Today’s announcement was the occasion of much good will. “I am fully committed to working hand in hand with Scott,” said Falconbridge president and CEO Derek Pannell. He is among four new directors from Falconbridge to be named to the Inco board.

“We’ve already identified US$350 million in annual synergies,” Inco president and CEO Scott Hand told listeners.

The synergies he speaks of are all in the Sudbury area, a logical first place to look for savings. Each company has several nickel-copper mines, a concentrator and a nickel smelter. Combining the assets will allow specialized treatment in facilities tweaked to peak efficiency. Ore with higher copper content might go to one mill. One smelter might be tuned to recover nickel by-products efficiently, and the other to maximize copper by-product recovery. The big savings come in not having to transport ores or concentrates out of the area for treatment.

Inco will effectively rule the mining industry in the Sudbury Basin, but it won’t be the only player. FNX Mining and FIRST NICKEL have already made their marks by reopening mines that the larger companies were no longer interested in. The entry of more small, nimble miners in the area is not improbable.

As for jobs, about 100 to 150 will disappear in Sudbury. Attrition should take care of most of that number. But over two or three years, the total number of jobs is expected to grow as greater operating efficiencies allow some otherwise uneconomic deposits to be mined profitably. There may also be jobs lost as head office functions are combined, but no one was saying how many.

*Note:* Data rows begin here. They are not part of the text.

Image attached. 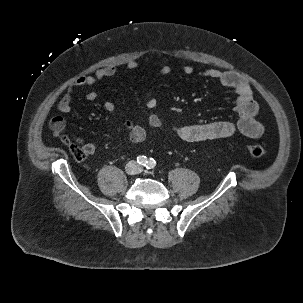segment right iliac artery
Here are the masks:
<instances>
[{
	"label": "right iliac artery",
	"instance_id": "82829eb1",
	"mask_svg": "<svg viewBox=\"0 0 303 303\" xmlns=\"http://www.w3.org/2000/svg\"><path fill=\"white\" fill-rule=\"evenodd\" d=\"M137 162L142 165V166H146V164L148 163L147 157L146 156H138L137 157Z\"/></svg>",
	"mask_w": 303,
	"mask_h": 303
}]
</instances>
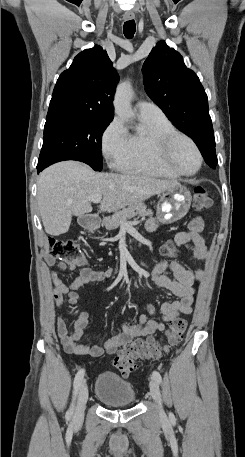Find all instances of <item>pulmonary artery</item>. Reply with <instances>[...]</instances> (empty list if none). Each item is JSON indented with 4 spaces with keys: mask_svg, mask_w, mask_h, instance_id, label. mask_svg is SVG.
I'll list each match as a JSON object with an SVG mask.
<instances>
[{
    "mask_svg": "<svg viewBox=\"0 0 245 457\" xmlns=\"http://www.w3.org/2000/svg\"><path fill=\"white\" fill-rule=\"evenodd\" d=\"M135 109L140 117H152L163 114L162 110L157 105L142 100L136 102Z\"/></svg>",
    "mask_w": 245,
    "mask_h": 457,
    "instance_id": "obj_1",
    "label": "pulmonary artery"
}]
</instances>
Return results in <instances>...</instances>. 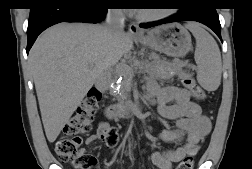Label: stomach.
<instances>
[{"label":"stomach","mask_w":252,"mask_h":169,"mask_svg":"<svg viewBox=\"0 0 252 169\" xmlns=\"http://www.w3.org/2000/svg\"><path fill=\"white\" fill-rule=\"evenodd\" d=\"M136 40L153 50L172 57H182L192 48L191 36L187 29L178 23L159 26L136 37Z\"/></svg>","instance_id":"obj_1"}]
</instances>
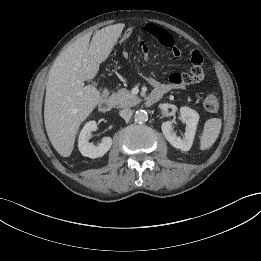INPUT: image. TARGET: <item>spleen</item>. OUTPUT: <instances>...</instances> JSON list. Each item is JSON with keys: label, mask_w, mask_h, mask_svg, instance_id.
I'll return each mask as SVG.
<instances>
[{"label": "spleen", "mask_w": 261, "mask_h": 261, "mask_svg": "<svg viewBox=\"0 0 261 261\" xmlns=\"http://www.w3.org/2000/svg\"><path fill=\"white\" fill-rule=\"evenodd\" d=\"M222 121L219 118L208 119L204 124V129L200 137V149L210 148L219 136Z\"/></svg>", "instance_id": "3e777b00"}]
</instances>
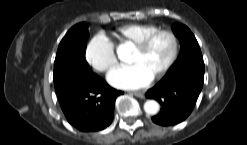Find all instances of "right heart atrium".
<instances>
[{
    "label": "right heart atrium",
    "mask_w": 247,
    "mask_h": 145,
    "mask_svg": "<svg viewBox=\"0 0 247 145\" xmlns=\"http://www.w3.org/2000/svg\"><path fill=\"white\" fill-rule=\"evenodd\" d=\"M87 62L99 72L110 71L117 63L113 44L102 33L93 36L85 50Z\"/></svg>",
    "instance_id": "right-heart-atrium-1"
}]
</instances>
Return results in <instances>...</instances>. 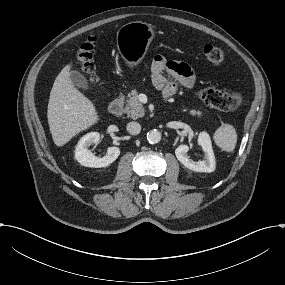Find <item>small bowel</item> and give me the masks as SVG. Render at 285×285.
I'll return each instance as SVG.
<instances>
[{
    "label": "small bowel",
    "mask_w": 285,
    "mask_h": 285,
    "mask_svg": "<svg viewBox=\"0 0 285 285\" xmlns=\"http://www.w3.org/2000/svg\"><path fill=\"white\" fill-rule=\"evenodd\" d=\"M149 69L153 85L162 91L166 99L176 93L179 85L191 89L196 84L194 71L188 64L181 61L166 60L157 55L152 60Z\"/></svg>",
    "instance_id": "obj_1"
}]
</instances>
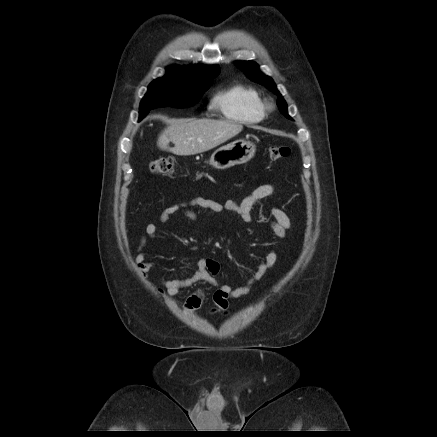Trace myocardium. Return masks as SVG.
Returning <instances> with one entry per match:
<instances>
[{
    "instance_id": "1",
    "label": "myocardium",
    "mask_w": 437,
    "mask_h": 437,
    "mask_svg": "<svg viewBox=\"0 0 437 437\" xmlns=\"http://www.w3.org/2000/svg\"><path fill=\"white\" fill-rule=\"evenodd\" d=\"M266 107H267V108H271V105H270V104H267Z\"/></svg>"
}]
</instances>
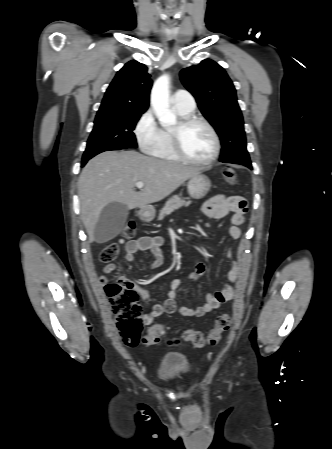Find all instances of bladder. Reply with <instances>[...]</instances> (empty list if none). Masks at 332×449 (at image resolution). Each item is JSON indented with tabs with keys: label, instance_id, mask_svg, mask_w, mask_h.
Returning <instances> with one entry per match:
<instances>
[{
	"label": "bladder",
	"instance_id": "31cf9c89",
	"mask_svg": "<svg viewBox=\"0 0 332 449\" xmlns=\"http://www.w3.org/2000/svg\"><path fill=\"white\" fill-rule=\"evenodd\" d=\"M192 372V364L187 354L180 352L166 353L161 357L157 377L169 381Z\"/></svg>",
	"mask_w": 332,
	"mask_h": 449
}]
</instances>
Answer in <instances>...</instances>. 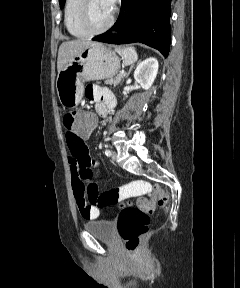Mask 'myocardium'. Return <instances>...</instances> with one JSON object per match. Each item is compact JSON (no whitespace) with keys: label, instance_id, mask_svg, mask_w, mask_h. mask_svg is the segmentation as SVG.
<instances>
[{"label":"myocardium","instance_id":"obj_1","mask_svg":"<svg viewBox=\"0 0 240 288\" xmlns=\"http://www.w3.org/2000/svg\"><path fill=\"white\" fill-rule=\"evenodd\" d=\"M89 2L90 0H81L79 13H78V22L80 27L88 34H99L108 30L114 22V13L112 12L108 21L99 28H94L89 22Z\"/></svg>","mask_w":240,"mask_h":288}]
</instances>
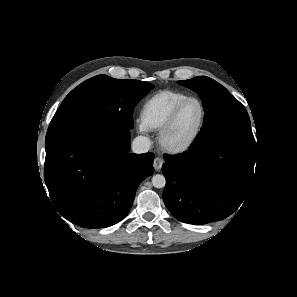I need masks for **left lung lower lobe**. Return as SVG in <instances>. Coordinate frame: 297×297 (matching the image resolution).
<instances>
[{"label": "left lung lower lobe", "mask_w": 297, "mask_h": 297, "mask_svg": "<svg viewBox=\"0 0 297 297\" xmlns=\"http://www.w3.org/2000/svg\"><path fill=\"white\" fill-rule=\"evenodd\" d=\"M165 161L166 207L184 223L206 224L228 217L245 200L253 180L256 147L216 140L165 156Z\"/></svg>", "instance_id": "1"}]
</instances>
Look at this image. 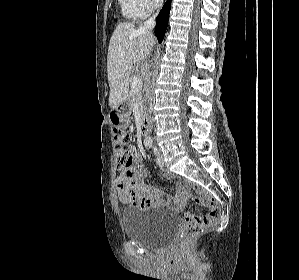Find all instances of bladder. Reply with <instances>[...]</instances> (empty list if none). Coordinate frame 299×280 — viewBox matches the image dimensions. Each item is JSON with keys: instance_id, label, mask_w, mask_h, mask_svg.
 <instances>
[{"instance_id": "bladder-1", "label": "bladder", "mask_w": 299, "mask_h": 280, "mask_svg": "<svg viewBox=\"0 0 299 280\" xmlns=\"http://www.w3.org/2000/svg\"><path fill=\"white\" fill-rule=\"evenodd\" d=\"M122 220L125 236L151 249L167 246L179 223L175 213L160 206L126 211Z\"/></svg>"}]
</instances>
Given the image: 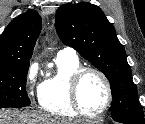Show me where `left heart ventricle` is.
Returning a JSON list of instances; mask_svg holds the SVG:
<instances>
[{
	"label": "left heart ventricle",
	"mask_w": 145,
	"mask_h": 124,
	"mask_svg": "<svg viewBox=\"0 0 145 124\" xmlns=\"http://www.w3.org/2000/svg\"><path fill=\"white\" fill-rule=\"evenodd\" d=\"M107 100L106 88L95 74H87L80 86L81 106L87 113H97Z\"/></svg>",
	"instance_id": "b2bd125f"
}]
</instances>
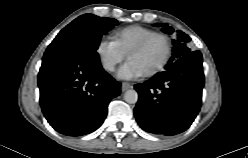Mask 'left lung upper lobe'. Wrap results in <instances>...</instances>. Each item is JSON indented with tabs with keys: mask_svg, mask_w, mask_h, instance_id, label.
<instances>
[{
	"mask_svg": "<svg viewBox=\"0 0 248 158\" xmlns=\"http://www.w3.org/2000/svg\"><path fill=\"white\" fill-rule=\"evenodd\" d=\"M155 26L162 27L164 33L173 36V54L165 66V69L170 67L178 58L191 53V49L188 47V43L190 42V37L188 35L180 30H178L177 33H174L173 28L167 24L157 23Z\"/></svg>",
	"mask_w": 248,
	"mask_h": 158,
	"instance_id": "1",
	"label": "left lung upper lobe"
}]
</instances>
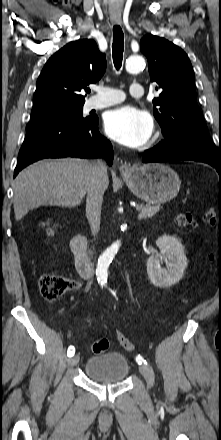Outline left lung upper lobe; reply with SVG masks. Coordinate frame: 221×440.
I'll return each mask as SVG.
<instances>
[{"label":"left lung upper lobe","instance_id":"left-lung-upper-lobe-1","mask_svg":"<svg viewBox=\"0 0 221 440\" xmlns=\"http://www.w3.org/2000/svg\"><path fill=\"white\" fill-rule=\"evenodd\" d=\"M140 50L148 59L149 74L160 92L153 100L154 116L164 141L178 149L200 148L221 153L212 142L196 101L195 76L187 54L172 42L145 35Z\"/></svg>","mask_w":221,"mask_h":440}]
</instances>
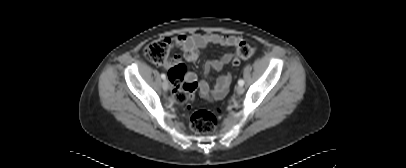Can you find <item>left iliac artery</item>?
Listing matches in <instances>:
<instances>
[{
	"label": "left iliac artery",
	"instance_id": "1",
	"mask_svg": "<svg viewBox=\"0 0 406 168\" xmlns=\"http://www.w3.org/2000/svg\"><path fill=\"white\" fill-rule=\"evenodd\" d=\"M238 84L241 85V86H243V85H244V80L240 79V80L238 81Z\"/></svg>",
	"mask_w": 406,
	"mask_h": 168
}]
</instances>
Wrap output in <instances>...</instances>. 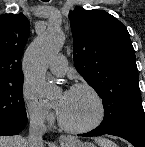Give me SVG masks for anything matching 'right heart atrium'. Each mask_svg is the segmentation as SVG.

Beyond the glowing outlook for Sudbury, Inco and Falconbridge have identified, but not quantified, other synergistic possibilities. Inco’s operation at Thompson, Man., could benefit from Falconbridge’s experience treating ore with high levels of magnesium oxide. Both companies have nickel laterite projects in New Caledonia, Inco which will bring Goro on-stream in 2007, and Falconbridge with Koniambo in the wings. The best-case scenario would be to time the development at Koniambo so that the Goro engineering and construction team could move from the first to the second project with their skills sharp and ready to go.

In Newfoundland, where Inco announced it has begun concentrate production from the rich Voisey’s Bay deposit, the company also has a commitment to the province to build a downstream processing plant there to complement mine production. Hand says his company remains committed to its agreements with the province, and the commercial facility at Argentia will be built.

Both Hand and Pannell said there are no plans to sell off assets after the takeover. Hand, in particular, said “What we’ve announced is what you’re going to get.” The exception is Falconbridge’s Nikkelverk refinery in Norway and certain related marketing organizations. Inco would divest itself of Nikkelverk if the European Union so required, but it would continue to operate as a custom refinery.

Maybe it was the alignment of the stars, faith in a continuing strong nickel price or Inco’s increased cash flow from Voisey’s Bay that make this deal attractive now. The economics appear excellent Inco diversifies it global production, lowers production costs for all metals and benefits from some of the best R&D work in the world. More than that, Inco expects to pay off any takeover debt it incurs within two years.

“The new Inco will be a powerhouse and a home to terrific people in crucial roles like exploration, process and product R&D, project development and marketing. Management expertise is a key to growth and we will deploy talented individuals to shape an exceptional management team,” said Hand. “I see us as the mining and metals company of choice for investors and employees, with a strong presence in and commitment to Canada and a global reach.”